There was a lot of shoe stuff.

The grad students labeled these Lantern Pieces.  A more accurate description might be parts of a kerosene lamp.  We found several smashed examples like this one.  Want to see what it looked like when we found it.  Scroll down.

So you want to be an archaeologist, do you?  Kristen Tillitt is a professional who examined every one of these artifacts.  She said that if a grad student wanted to do it, he/she/they could do their dissertation just on this collection.

More lamp parts.

Careful. That last one may still be loaded.

This was my first real, up close experience with an archaeological site.  It was great!  Dirty, but great.  Local archaeologist, Joe Harl, was kind enough to visit Woodside on 4 different occasions.  He pointed out 8 different locations around the home and under it that should have been examined in a proper archaeological manner.  This was the only one that was.

I can only imagine what was lost in the other locations that were removed by bulldozer.  I know that they were loaded.  Neighbors of Woodside that live on the north side of Folk Ave. have reported finding artifacts in their backyards.  One even brought me a large number of ceramic fragments that may have come from a large crock.  You know who you are.

Ultimately, we saved the home but lost the historic site and much of the historic fabric that it had been created from.  Que sera.
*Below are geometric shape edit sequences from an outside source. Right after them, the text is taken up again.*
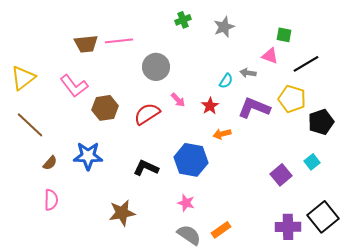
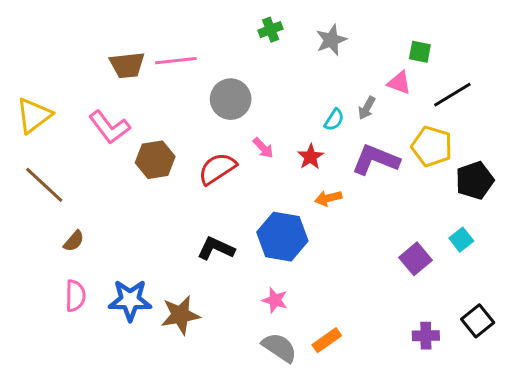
gray arrow: (248, 73) -> (367, 108), turned -70
blue star: (88, 156) -> (130, 300), moved
black square: (323, 217) -> (478, 321), size x0.7
purple cross: (288, 227) -> (426, 336), size x0.7

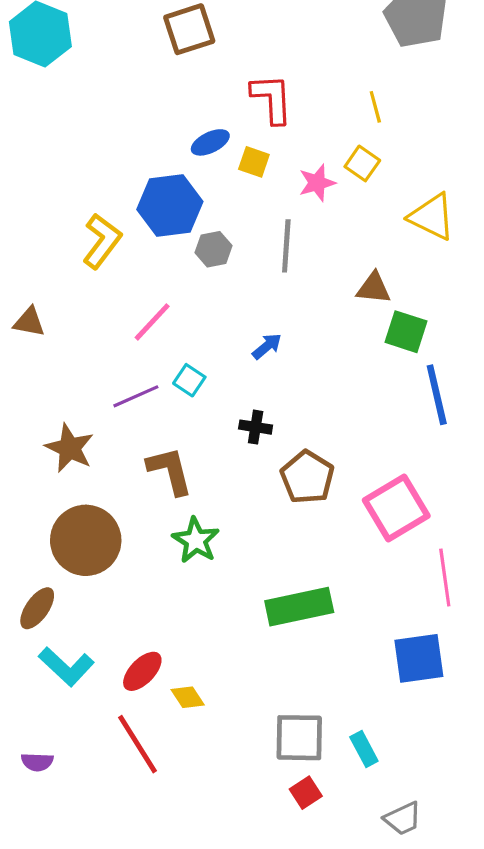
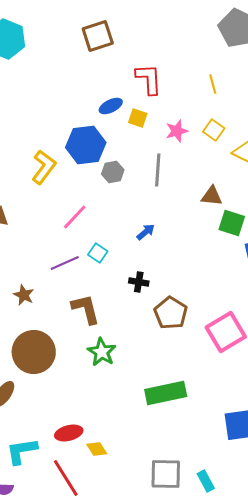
yellow square: (362, 163) -> (214, 130), moved
brown star: (70, 448) -> (24, 295), size x0.7
cyan L-shape: (66, 666) -> (22, 451), moved, turned 128
red ellipse: (142, 671) -> (69, 433), turned 32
Doug Houser        March 24, 2024



  1. Big thanks to you Doug! I have always been intrigued by Woodside and used to wonder why those townhouses are so close to it. Really enjoyed the read as well as the story about Marty and the roof. Thanks again!

  2. Thanks so much, Doug! I’ll be passing along to my cousins. We inherited some china I presume from the Rannellses that didn’t get thrown in the pit, but so far don’t see anything that matches these broken pieces. As always, hoping the new owners of Woodside have some interest. I’ve been compiling what info I can find of the previous homes also named “Woodside” of the Aston Warder families in Pennsylvania and Springfield, OH areas. Gotta wrap those up and send along at some point.

    Greg Rannells- nice to see your name. I would love to be in touch. Doug has my contact info.

    – a descendant of Charles and Mary Aston Warder Rannells

    • You’re welcome, Rachel. I know the name of the new owner of Woodside now. I have stopped by several times but have yet to catch him/them at home. Thanks so much for all that you have contributed in the past. I’ll forward your email address to Greg.

  3. Doug,
    Thanks for the posting!
    As always, very interesting.

    I appreciate you and all of the other dedicated individuals who bring history to life again.